Description
This pastina soup is a quick, creamy, and comforting Italian dish made with tiny pasta, rich broth, butter, and Parmesan cheese. Perfect for cozy nights, sick days, or an easy meal.
Ingredients
Scale
- ½ cup pastina pasta (or acini di pepe, orzo, stelline)
- 4 cups chicken broth (or vegetable broth for vegetarian)
- 1 tablespoon butter
- 1 large egg, whisked
- ¼ cup grated Parmesan cheese
- Salt and black pepper, to taste
- Optional: 1 clove garlic (minced), 1 teaspoon lemon juice, fresh parsley for garnish
Instructions
- In a medium saucepan, bring chicken broth to a gentle boil over medium heat.
- Add pastina pasta and stir occasionally to prevent clumping.
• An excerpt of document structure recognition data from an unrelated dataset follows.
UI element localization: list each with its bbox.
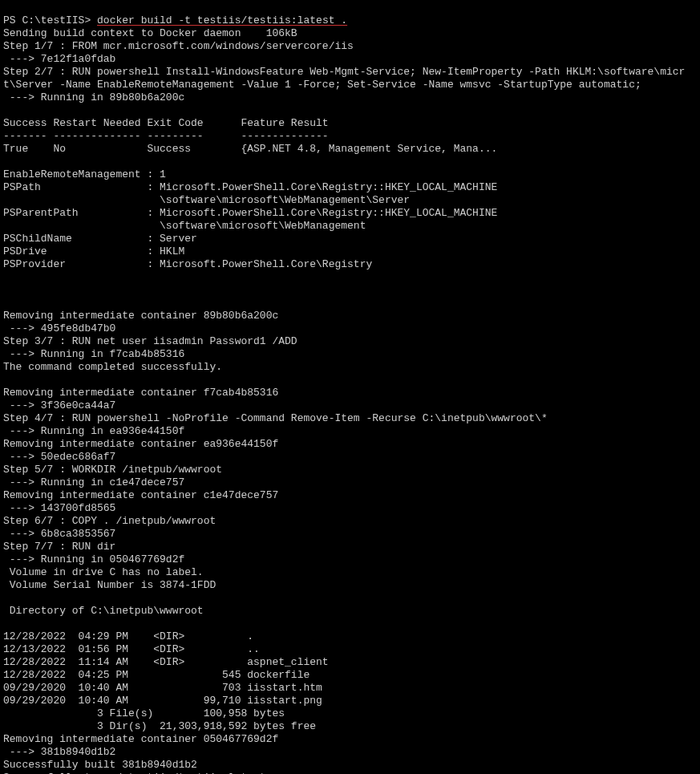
output-line: 09/29/2020 10:40 AM 703 iisstart.htm — [3, 682, 322, 694]
output-line: Step 7/7 : RUN dir — [3, 541, 115, 553]
output-line: Removing intermediate container 89b80b6a… — [3, 310, 278, 322]
output-line: Volume in drive C has no label. — [3, 566, 204, 578]
output-line: ---> 7e12f1a0fdab — [3, 53, 115, 65]
output-line: 12/28/2022 04:25 PM 545 dockerfile — [3, 669, 310, 681]
prompt: PS C:\testIIS> — [3, 14, 97, 26]
output-line: Removing intermediate container 05046776… — [3, 733, 278, 745]
output-line: Removing intermediate container f7cab4b8… — [3, 387, 278, 399]
output-line: ---> 50edec686af7 — [3, 451, 115, 463]
output-line: ---> Running in 89b80b6a200c — [3, 91, 184, 103]
output-line: Step 4/7 : RUN powershell -NoProfile -Co… — [3, 412, 548, 424]
output-line: Step 2/7 : RUN powershell Install-Window… — [3, 66, 685, 78]
output-line: The command completed successfully. — [3, 361, 222, 373]
output-line: PSDrive : HKLM — [3, 245, 184, 257]
terminal-output[interactable]: PS C:\testIIS> docker build -t testiis/t… — [3, 2, 697, 774]
output-line: ---> 143700fd8565 — [3, 502, 115, 514]
output-line: Sending build context to Docker daemon 1… — [3, 27, 297, 39]
output-line: PSChildName : Server — [3, 233, 197, 245]
output-line: Step 5/7 : WORKDIR /inetpub/wwwroot — [3, 464, 222, 476]
output-line: Step 6/7 : COPY . /inetpub/wwwroot — [3, 515, 216, 527]
output-line: 12/13/2022 01:56 PM <DIR> .. — [3, 643, 260, 655]
output-line: 12/28/2022 04:29 PM <DIR> . — [3, 630, 253, 642]
output-line: Successfully built 381b8940d1b2 — [3, 759, 197, 771]
output-line: Directory of C:\inetpub\wwwroot — [3, 605, 204, 617]
output-line: ---> 3f36e0ca44a7 — [3, 399, 115, 411]
output-line: ---> 381b8940d1b2 — [3, 746, 115, 758]
output-line: Step 1/7 : FROM mcr.microsoft.com/window… — [3, 40, 354, 52]
command: docker build -t testiis/testiis:latest . — [97, 14, 347, 26]
output-line: ---> Running in c1e47dece757 — [3, 476, 184, 488]
prompt-line: PS C:\testIIS> docker build -t testiis/t… — [3, 14, 347, 26]
output-line: Success Restart Needed Exit Code Feature… — [3, 117, 329, 129]
output-line: Removing intermediate container ea936e44… — [3, 438, 278, 450]
output-line: ---> 495fe8db47b0 — [3, 322, 115, 334]
output-line: 3 File(s) 100,958 bytes — [3, 707, 285, 719]
output-line: EnableRemoteManagement : 1 — [3, 168, 166, 180]
output-line: ---> Running in 050467769d2f — [3, 553, 184, 565]
output-line: ---> Running in ea936e44150f — [3, 425, 184, 437]
output-line: t\Server -Name EnableRemoteManagement -V… — [3, 79, 641, 91]
output-line: \software\microsoft\WebManagement — [3, 220, 366, 232]
output-line: PSPath : Microsoft.PowerShell.Core\Regis… — [3, 181, 497, 193]
output-line: 12/28/2022 11:14 AM <DIR> aspnet_client — [3, 656, 329, 668]
output-line: ---> Running in f7cab4b85316 — [3, 348, 184, 360]
output-line: PSParentPath : Microsoft.PowerShell.Core… — [3, 207, 497, 219]
output-line: ------- -------------- --------- -------… — [3, 130, 329, 142]
output-line: Volume Serial Number is 3874-1FDD — [3, 579, 216, 591]
output-line: 09/29/2020 10:40 AM 99,710 iisstart.png — [3, 695, 322, 707]
output-line: PSProvider : Microsoft.PowerShell.Core\R… — [3, 258, 372, 270]
output-line: True No Success {ASP.NET 4.8, Management… — [3, 143, 497, 155]
output-line: Step 3/7 : RUN net user iisadmin Passwor… — [3, 335, 297, 347]
output-line: \software\microsoft\WebManagement\Server — [3, 194, 410, 206]
output-line: 3 Dir(s) 21,303,918,592 bytes free — [3, 720, 316, 732]
output-line: Removing intermediate container c1e47dec… — [3, 489, 278, 501]
output-line: ---> 6b8ca3853567 — [3, 528, 115, 540]
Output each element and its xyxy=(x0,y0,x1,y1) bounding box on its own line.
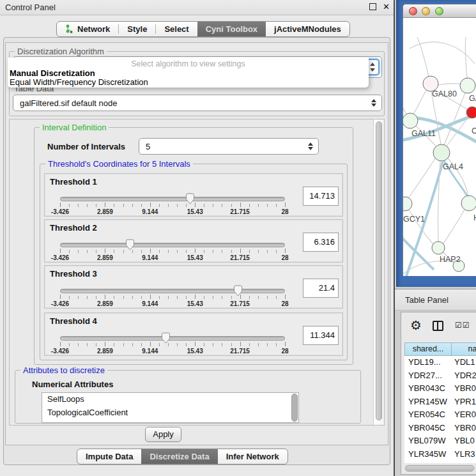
tab-jactivemnodules[interactable]: jActiveMNodules xyxy=(266,22,349,36)
list-item[interactable]: TopologicalCoefficient xyxy=(42,406,298,420)
network-view-frame: GAL80 GA C GAL11 GAL4 GCY1 H HAP2 xyxy=(396,0,476,287)
threshold-2-slider[interactable] xyxy=(60,243,285,247)
threshold-1-value-field[interactable]: 14.713 xyxy=(303,187,339,206)
threshold-coordinates-title: Threshold's Coordinates for 5 Intervals xyxy=(45,159,193,169)
discretization-algorithm-title: Discretization Algorithm xyxy=(15,47,107,56)
table-row[interactable]: YBL079WYBL0 xyxy=(404,434,476,448)
table-data-combobox[interactable]: galFiltered.sif default node xyxy=(13,95,382,111)
columns-icon[interactable] xyxy=(433,321,443,331)
list-item[interactable]: SelfLoops xyxy=(42,393,298,406)
node-label-partial-h: H xyxy=(473,213,476,222)
gear-icon[interactable]: ⚙ xyxy=(410,318,422,333)
slider-tick-labels: -3.4262.8599.14415.4321.71528 xyxy=(60,208,285,216)
combo-spinner-icon xyxy=(307,142,313,150)
minimize-traffic-light-icon[interactable] xyxy=(422,7,430,15)
apply-button[interactable]: Apply xyxy=(145,427,181,442)
slider-tick-labels: -3.4262.8599.14415.4321.71528 xyxy=(60,300,285,308)
tab-discretize-data[interactable]: Discretize Data xyxy=(141,449,217,464)
node-label-gal11: GAL11 xyxy=(411,129,436,138)
table-panel: ⚙ ☑☑ shared... na YDL19...YDL1 YDR27...Y… xyxy=(401,312,476,475)
threshold-1-panel: Threshold 1 -3.4262.8599.14415.4321.7152… xyxy=(44,173,343,217)
tab-impute-data[interactable]: Impute Data xyxy=(77,449,141,464)
numerical-attributes-list[interactable]: SelfLoops TopologicalCoefficient Between… xyxy=(42,392,299,423)
slider-tick-labels: -3.4262.8599.14415.4321.71528 xyxy=(60,348,285,355)
network-graph xyxy=(403,18,476,276)
node-h[interactable] xyxy=(461,196,476,211)
number-of-intervals-label: Number of Intervals xyxy=(47,142,125,151)
node-partial-top-right[interactable] xyxy=(460,78,475,93)
tab-style-label: Style xyxy=(127,24,147,34)
column-header-name[interactable]: na xyxy=(452,342,476,356)
threshold-3-value-field[interactable]: 21.4 xyxy=(303,279,339,298)
threshold-4-value-field[interactable]: 11.344 xyxy=(303,326,339,345)
dropdown-option-equal-width[interactable]: Equal Width/Frequency Discretization xyxy=(10,77,148,87)
zoom-traffic-light-icon[interactable] xyxy=(435,7,443,15)
node-gcy1[interactable] xyxy=(403,197,412,211)
table-row[interactable]: YBR043CYBR0 xyxy=(404,382,476,395)
node-label-partial-c: C xyxy=(472,127,476,135)
table-header: shared... na xyxy=(404,342,476,356)
checkboxes-icon[interactable]: ☑☑ xyxy=(455,321,470,330)
node-label-gal4: GAL4 xyxy=(443,162,463,171)
attributes-group: Attributes to discretize Numerical Attri… xyxy=(15,370,361,424)
threshold-1-slider[interactable] xyxy=(60,197,285,201)
node-gal4[interactable] xyxy=(433,144,450,161)
settings-scrollbar[interactable] xyxy=(373,119,384,425)
threshold-2-label: Threshold 2 xyxy=(50,223,97,233)
number-of-intervals-combobox[interactable]: 5 xyxy=(139,138,319,155)
settings-scrollbar-thumb[interactable] xyxy=(376,121,382,420)
float-window-icon[interactable] xyxy=(369,3,376,10)
control-panel-titlebar: Control Panel ✕ xyxy=(0,0,394,15)
network-canvas[interactable]: GAL80 GA C GAL11 GAL4 GCY1 H HAP2 xyxy=(403,18,476,276)
combo-spinner-icon xyxy=(371,99,376,107)
list-item[interactable]: BetweennessCentrality xyxy=(42,420,298,423)
table-row[interactable]: YPR145WYPR1 xyxy=(404,395,476,409)
algorithm-dropdown-popup: Select algorithm to view settings Manual… xyxy=(8,58,369,88)
node-label-gal80: GAL80 xyxy=(432,89,457,98)
bottom-tab-bar: Impute Data Discretize Data Infer Networ… xyxy=(77,449,288,464)
tab-jactive-label: jActiveMNodules xyxy=(274,24,341,34)
tab-infer-network[interactable]: Infer Network xyxy=(218,449,288,464)
threshold-3-panel: Threshold 3 -3.4262.8599.14415.4321.7152… xyxy=(44,265,343,309)
panel-title: Control Panel xyxy=(5,3,56,12)
node-label-gcy1: GCY1 xyxy=(403,215,425,224)
tab-style[interactable]: Style xyxy=(119,22,155,36)
close-icon[interactable]: ✕ xyxy=(383,3,390,11)
slider-ticks-major xyxy=(60,249,286,253)
table-row[interactable]: YDR27...YDR2 xyxy=(404,369,476,383)
table-horizontal-scrollbar[interactable] xyxy=(404,464,476,472)
tab-cyni-toolbox[interactable]: Cyni Toolbox xyxy=(197,22,266,36)
table-row[interactable]: YIL052CYIL0 xyxy=(404,461,476,463)
table-row[interactable]: YDL19...YDL1 xyxy=(404,356,476,369)
interval-definition-title: Interval Definition xyxy=(40,123,109,132)
slider-tick-labels: -3.4262.8599.14415.4321.71528 xyxy=(60,254,285,262)
slider-ticks-major xyxy=(60,295,286,299)
threshold-2-panel: Threshold 2 -3.4262.8599.14415.4321.7152… xyxy=(44,219,343,263)
network-window-titlebar[interactable] xyxy=(403,4,476,18)
threshold-coordinates-group: Threshold's Coordinates for 5 Intervals … xyxy=(40,164,348,360)
threshold-3-slider[interactable] xyxy=(60,289,285,293)
slider-ticks-major xyxy=(60,203,286,207)
node-red-selected[interactable] xyxy=(466,107,476,118)
table-row[interactable]: YER054CYER0 xyxy=(404,408,476,422)
threshold-4-panel: Threshold 4 -3.4262.8599.14415.4321.7152… xyxy=(44,312,343,356)
node-hap2[interactable] xyxy=(432,242,445,254)
table-data-value: galFiltered.sif default node xyxy=(20,98,117,108)
threshold-2-value-field[interactable]: 6.316 xyxy=(303,233,339,252)
node-table: shared... na YDL19...YDL1 YDR27...YDR2 Y… xyxy=(404,342,476,463)
tab-network[interactable]: Network xyxy=(57,22,118,36)
table-horizontal-scrollbar-thumb[interactable] xyxy=(405,465,474,472)
threshold-4-slider[interactable] xyxy=(60,336,285,341)
slider-ticks-major xyxy=(60,342,286,346)
table-row[interactable]: YBR045CYBR0 xyxy=(404,422,476,435)
close-traffic-light-icon[interactable] xyxy=(409,7,417,15)
tab-select[interactable]: Select xyxy=(156,22,197,36)
node-gal11[interactable] xyxy=(403,113,418,128)
threshold-3-label: Threshold 3 xyxy=(50,269,97,279)
list-scrollbar[interactable] xyxy=(291,394,298,422)
dropdown-option-manual[interactable]: Manual Discretization xyxy=(10,68,95,78)
column-header-shared-name[interactable]: shared... xyxy=(404,342,452,356)
tab-network-label: Network xyxy=(77,24,110,34)
top-tab-bar: Network Style Select Cyni Toolbox jActiv… xyxy=(56,21,350,37)
table-row[interactable]: YLR345WYLR3 xyxy=(404,448,476,461)
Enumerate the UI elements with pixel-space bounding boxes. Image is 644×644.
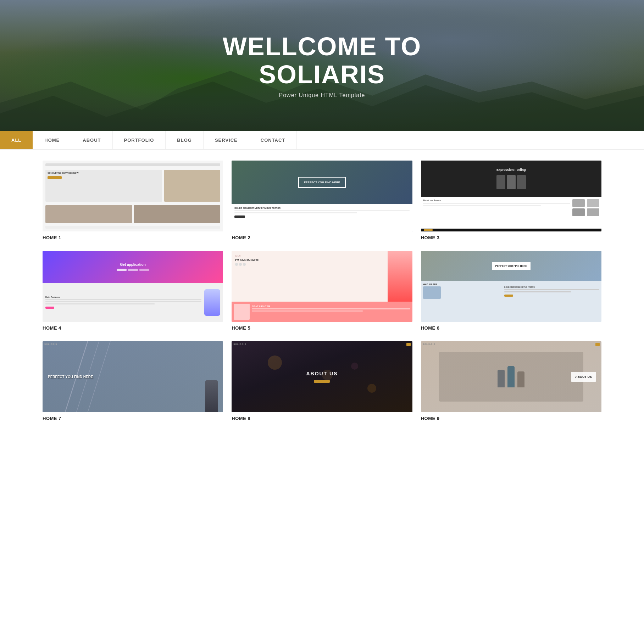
thumb-home5: hello I'M SASHA SMITH [232,251,412,322]
thumb-home3: Expression Feeling About our Agency [421,161,601,231]
thumb-home6-sub: DONEC DIGNISSIM METUS FINIBUS [504,286,599,288]
grid-row-3: PERFECT YOU FIND HERE SOLIARIS HOME 7 AB… [43,341,601,421]
grid-item-home6[interactable]: PERFECT YOU FIND HERE WHO WE ARE DONEC D… [421,251,601,331]
template-grid: CONSULTING SERVICES NOW HOME 1 PERFECT [0,150,644,442]
grid-item-home5[interactable]: hello I'M SASHA SMITH [232,251,412,331]
grid-item-home9[interactable]: ABOUT US SOLIARIS HOME 9 [421,341,601,421]
hero-subtitle: Power Unique HTML Template [223,92,422,99]
thumb-home6-who: WHO WE ARE [423,283,502,285]
grid-row-1: CONSULTING SERVICES NOW HOME 1 PERFECT [43,161,601,240]
thumb-home1-heading: CONSULTING SERVICES NOW [48,172,160,175]
thumb-home9-heading: ABOUT US [575,375,592,379]
nav-filter-service[interactable]: SERVICE [204,131,249,149]
grid-label-home7: HOME 7 [43,416,223,421]
thumb-home5-section: SIGHT ABOUT ME [252,305,410,307]
thumb-home4-heading: Get application [120,263,146,267]
nav-filter-about[interactable]: ABOUT [71,131,112,149]
grid-label-home5: HOME 5 [232,325,412,331]
thumb-home1: CONSULTING SERVICES NOW [43,161,223,231]
grid-item-home7[interactable]: PERFECT YOU FIND HERE SOLIARIS HOME 7 [43,341,223,421]
thumb-home9: ABOUT US SOLIARIS [421,341,601,412]
hero-content: WELLCOME TO SOLIARIS Power Unique HTML T… [223,33,422,99]
grid-item-home3[interactable]: Expression Feeling About our Agency [421,161,601,240]
thumb-home5-cursive: hello [235,254,384,258]
thumb-home7-heading: PERFECT YOU FIND HERE [48,375,218,379]
thumb-home4-feature-title: Main Features [45,296,201,298]
grid-item-home1[interactable]: CONSULTING SERVICES NOW HOME 1 [43,161,223,240]
thumb-home4: Get application Main Features [43,251,223,322]
grid-label-home3: HOME 3 [421,235,601,240]
grid-item-home8[interactable]: ABOUT US SOLIARIS HOME 8 [232,341,412,421]
hero-section: WELLCOME TO SOLIARIS Power Unique HTML T… [0,0,644,131]
thumb-home2-sub: DONEC DIGNISSIM METUS FINIBUS TORTOR [234,207,409,209]
thumb-home3-heading: Expression Feeling [496,168,526,172]
thumb-home2-heading: PERFECT YOU FIND HERE [304,180,340,184]
nav-filter-all[interactable]: ALL [0,131,33,149]
hero-title: WELLCOME TO SOLIARIS [223,33,422,89]
grid-row-2: Get application Main Features [43,251,601,331]
nav-filter-home[interactable]: HOME [33,131,71,149]
grid-label-home8: HOME 8 [232,416,412,421]
thumb-home8-heading: ABOUT US [306,371,338,376]
thumb-home5-name: I'M SASHA SMITH [235,258,384,262]
nav-filter: ALL HOME ABOUT PORTFOLIO BLOG SERVICE CO… [0,131,644,150]
nav-filter-contact[interactable]: CONTACT [249,131,297,149]
grid-label-home4: HOME 4 [43,325,223,331]
grid-item-home4[interactable]: Get application Main Features [43,251,223,331]
grid-label-home9: HOME 9 [421,416,601,421]
nav-filter-blog[interactable]: BLOG [166,131,204,149]
thumb-home7: PERFECT YOU FIND HERE SOLIARIS [43,341,223,412]
nav-filter-portfolio[interactable]: PORTFOLIO [113,131,166,149]
grid-label-home6: HOME 6 [421,325,601,331]
thumb-home6: PERFECT YOU FIND HERE WHO WE ARE DONEC D… [421,251,601,322]
thumb-home8: ABOUT US SOLIARIS [232,341,412,412]
grid-item-home2[interactable]: PERFECT YOU FIND HERE DONEC DIGNISSIM ME… [232,161,412,240]
grid-label-home2: HOME 2 [232,235,412,240]
grid-label-home1: HOME 1 [43,235,223,240]
thumb-home2: PERFECT YOU FIND HERE DONEC DIGNISSIM ME… [232,161,412,231]
thumb-home6-heading: PERFECT YOU FIND HERE [495,264,527,268]
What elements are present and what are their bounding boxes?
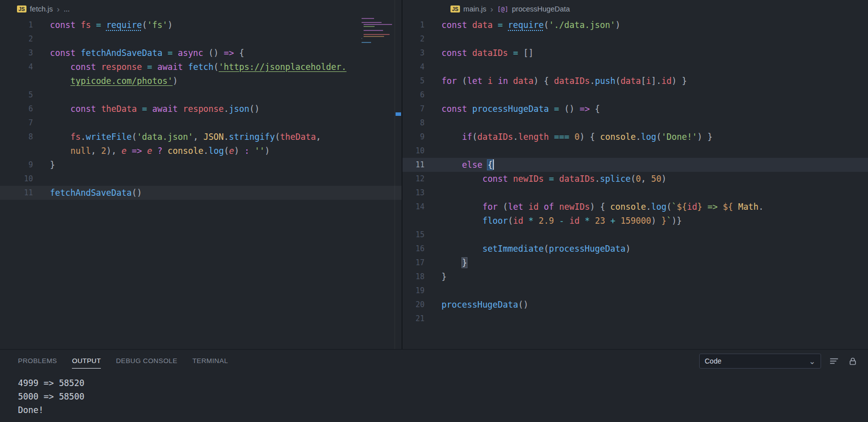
code-line[interactable]: 12 const newIDs = dataIDs.splice(0, 50) — [403, 172, 868, 186]
breadcrumb-file[interactable]: main.js — [463, 5, 486, 13]
code-area[interactable]: 1const fs = require('fs')23const fetchAn… — [0, 18, 402, 200]
line-number[interactable]: 7 — [0, 116, 33, 130]
panel-tab-problems[interactable]: PROBLEMS — [18, 351, 57, 371]
code-line[interactable]: 7const processHugeData = () => { — [403, 102, 868, 116]
line-number[interactable]: 8 — [0, 130, 33, 144]
token: = — [498, 20, 508, 30]
line-number[interactable]: 5 — [0, 88, 33, 102]
line-number[interactable]: 15 — [403, 228, 425, 242]
code-area[interactable]: 1const data = require('./data.json')23co… — [403, 18, 868, 326]
line-number[interactable]: 16 — [403, 242, 425, 256]
code-line[interactable]: 8 — [403, 116, 868, 130]
token: data — [472, 20, 497, 30]
code-line[interactable]: 9 if(dataIDs.length === 0) { console.log… — [403, 130, 868, 144]
line-number[interactable]: 14 — [403, 200, 425, 214]
breadcrumb-symbol[interactable]: processHugeData — [512, 5, 570, 13]
code-line[interactable]: 18} — [403, 270, 868, 284]
minimap[interactable] — [362, 18, 395, 44]
code-line[interactable]: 9} — [0, 158, 402, 172]
line-number[interactable]: 7 — [403, 102, 425, 116]
line-number[interactable]: 9 — [403, 130, 425, 144]
line-number[interactable]: 1 — [403, 18, 425, 32]
code-line[interactable]: 3const dataIDs = [] — [403, 46, 868, 60]
token: const — [70, 104, 101, 114]
line-number[interactable]: 21 — [403, 312, 425, 326]
line-number[interactable]: 5 — [403, 74, 425, 88]
line-number[interactable]: 9 — [0, 158, 33, 172]
line-number[interactable]: 13 — [403, 186, 425, 200]
line-number[interactable]: 11 — [0, 186, 33, 200]
code-line[interactable]: null, 2), e => e ? console.log(e) : '') — [0, 144, 402, 158]
code-line[interactable]: typicode.com/photos') — [0, 74, 402, 88]
line-number[interactable]: 8 — [403, 116, 425, 130]
breadcrumb-trail[interactable]: ... — [63, 5, 69, 13]
vertical-scrollbar[interactable] — [395, 0, 402, 349]
line-number[interactable] — [403, 214, 425, 228]
code-line[interactable]: 2 — [403, 32, 868, 46]
token: = — [554, 104, 564, 114]
code-line[interactable]: 3const fetchAndSaveData = async () => { — [0, 46, 402, 60]
line-number[interactable]: 18 — [403, 270, 425, 284]
line-number[interactable]: 12 — [403, 172, 425, 186]
clear-output-icon[interactable] — [829, 356, 840, 367]
breadcrumb-file[interactable]: fetch.js — [30, 5, 53, 13]
code-line[interactable]: 10 — [403, 144, 868, 158]
code-line[interactable]: 8 fs.writeFile('data.json', JSON.stringi… — [0, 130, 402, 144]
token: e — [121, 146, 131, 156]
code-line[interactable]: 17 } — [403, 256, 868, 270]
code-line[interactable]: 5 — [0, 88, 402, 102]
token: i — [646, 76, 651, 86]
line-number[interactable]: 10 — [403, 144, 425, 158]
token: 0 — [636, 174, 641, 184]
line-number[interactable]: 6 — [403, 88, 425, 102]
code-line[interactable]: 7 — [0, 116, 402, 130]
token: ) — [173, 76, 178, 86]
scroll-lock-icon[interactable] — [847, 356, 858, 367]
code-line[interactable]: 6 const theData = await response.json() — [0, 102, 402, 116]
code-line[interactable]: 16 setImmediate(processHugeData) — [403, 242, 868, 256]
code-line[interactable]: 19 — [403, 284, 868, 298]
line-number[interactable]: 3 — [403, 46, 425, 60]
code-line[interactable]: 4 — [403, 60, 868, 74]
code-line[interactable]: floor(id * 2.9 - id * 23 + 159000) }`)} — [403, 214, 868, 228]
code-line[interactable]: 11fetchAndSaveData() — [0, 186, 402, 200]
line-number[interactable]: 17 — [403, 256, 425, 270]
output-channel-select[interactable]: Code ⌄ — [699, 354, 821, 369]
code-line[interactable]: 5for (let i in data) { dataIDs.push(data… — [403, 74, 868, 88]
code-line[interactable]: 2 — [0, 32, 402, 46]
line-number[interactable] — [0, 74, 33, 88]
code-line[interactable]: 13 — [403, 186, 868, 200]
panel-tab-output[interactable]: OUTPUT — [72, 351, 101, 371]
line-number[interactable]: 11 — [403, 158, 425, 172]
code-line[interactable]: 20processHugeData() — [403, 298, 868, 312]
token: () — [132, 188, 142, 198]
panel-tab-debug-console[interactable]: DEBUG CONSOLE — [116, 351, 177, 371]
line-number[interactable]: 2 — [403, 32, 425, 46]
code-line[interactable]: 11 else { — [403, 158, 868, 172]
line-number[interactable]: 19 — [403, 284, 425, 298]
code-line[interactable]: 4 const response = await fetch('https://… — [0, 60, 402, 74]
line-number[interactable]: 3 — [0, 46, 33, 60]
scrollbar-thumb-indicator[interactable] — [396, 112, 401, 116]
line-number[interactable]: 6 — [0, 102, 33, 116]
line-number[interactable]: 1 — [0, 18, 33, 32]
code-line[interactable]: 15 — [403, 228, 868, 242]
line-number[interactable]: 4 — [403, 60, 425, 74]
code-line[interactable]: 14 for (let id of newIDs) { console.log(… — [403, 200, 868, 214]
line-number[interactable]: 4 — [0, 60, 33, 74]
line-number[interactable]: 20 — [403, 298, 425, 312]
line-number[interactable]: 10 — [0, 172, 33, 186]
code-line[interactable]: 1const fs = require('fs') — [0, 18, 402, 32]
token: ) — [615, 20, 620, 30]
code-line[interactable]: 10 — [0, 172, 402, 186]
code-line[interactable]: 1const data = require('./data.json') — [403, 18, 868, 32]
token: ( — [503, 202, 508, 212]
token: () — [208, 48, 224, 58]
panel-tab-terminal[interactable]: TERMINAL — [192, 351, 228, 371]
line-number[interactable]: 2 — [0, 32, 33, 46]
code-line[interactable]: 21 — [403, 312, 868, 326]
code-line[interactable]: 6 — [403, 88, 868, 102]
token: data — [620, 76, 641, 86]
line-number[interactable] — [0, 144, 33, 158]
token: i — [487, 76, 497, 86]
Cook for 5–7 minutes until tender.
- Reduce the heat to low and stir in butter, salt, and black pepper.
- Slowly drizzle the whisked egg into the soup while stirring continuously to create egg ribbons.
- Mix in the Parmesan cheese until fully melted and incorporated.
- Taste and adjust seasoning. Add a splash of lemon juice if desired.
- Garnish with fresh parsley and serve warm.
Notes
- If the soup thickens too much, add extra warm broth to loosen it.
- For a vegetarian version, use vegetable broth instead of chicken broth.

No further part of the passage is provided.